The other day when I was walking my dog jess in the park I had a white feather moment. There it was, about to be trodden on as it lay peacefully on the green clover carpet beneath my Wellington’s. For a moment I just stood and looked at it, then with a smile on my face i picked it up and popped it into my pocket along with a few conkers from the day before and continued on our walk. Turning the tv on when I arrived home I was surprised to hear a lady sharing her feelings about her own white feather moments and the belief she held that each white feather she saw was a message from her daughter who had sadly died. In my mind it was one of life’s little coincidences, but it did ruffle my thoughts enough to make me think about what these moments meant for me and what white feathers actually stood for.

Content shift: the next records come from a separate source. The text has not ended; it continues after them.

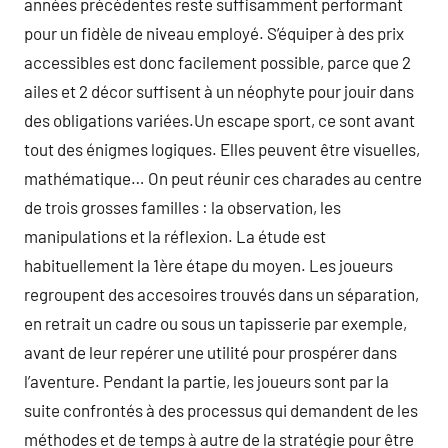
années précédentes reste suffisamment performant
pour un fidèle de niveau employé. S’équiper à des prix
accessibles est donc facilement possible, parce que 2
ailes et 2 décor suffisent à un néophyte pour jouir dans
des obligations variées.Un escape sport, ce sont avant
tout des énigmes logiques. Elles peuvent être visuelles,
mathématique… On peut réunir ces charades au centre
de trois grosses familles : la observation, les
manipulations et la réflexion. La étude est
habituellement la 1ère étape du moyen. Les joueurs
regroupent des accesoires trouvés dans un séparation,
en retrait un cadre ou sous un tapisserie par exemple,
avant de leur repérer une utilité pour prospérer dans
l’aventure. Pendant la partie, les joueurs sont par la
suite confrontés à des processus qui demandent de les
méthodes et de temps à autre de la stratégie pour être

During World War 1 the white feather was used by an organisation called the ‘Order of the White Feather’ to shame men into enlisting into the British Army. Women were persuaded to present them with a white feather if they were not wearing a uniform so in the war years the white feather was a symbol of perceived cowardice. Later it was to become more widely known as a symbol of peace.
Nowadays it is often believed that angels place feathers to give us hope and encouragement or that it’s a sign that a loved one is watching over us and if that brings hope to someone in need then I’m all for white feather moments but personally I think I look at it the other way round.
The day before my white feather appeared I’d been to visit my mums grave, something I have taken a lot of comfort from over the year since she died so I could easily have connected the two, especially as there was another white feather on my windowsill the next morning, but for me instead of taking it as a message from a loved one I think I see it as one of natures rare moments that offers me a choice. The choice of ignoring a moment of beauty because I’m too busy to take it in, or the choice to take a moment to appreciate the beauty and use it as time to think about and honour what I’ve lost and to be thankful for all that I have.
As I was walking the dog today I put my hand in my pocket and pulled out the feather. Laying it back on the ground it didn’t look quite as beautiful as the day I found it but it still reminded me of love of hope and of peace and of all I have to look forward too.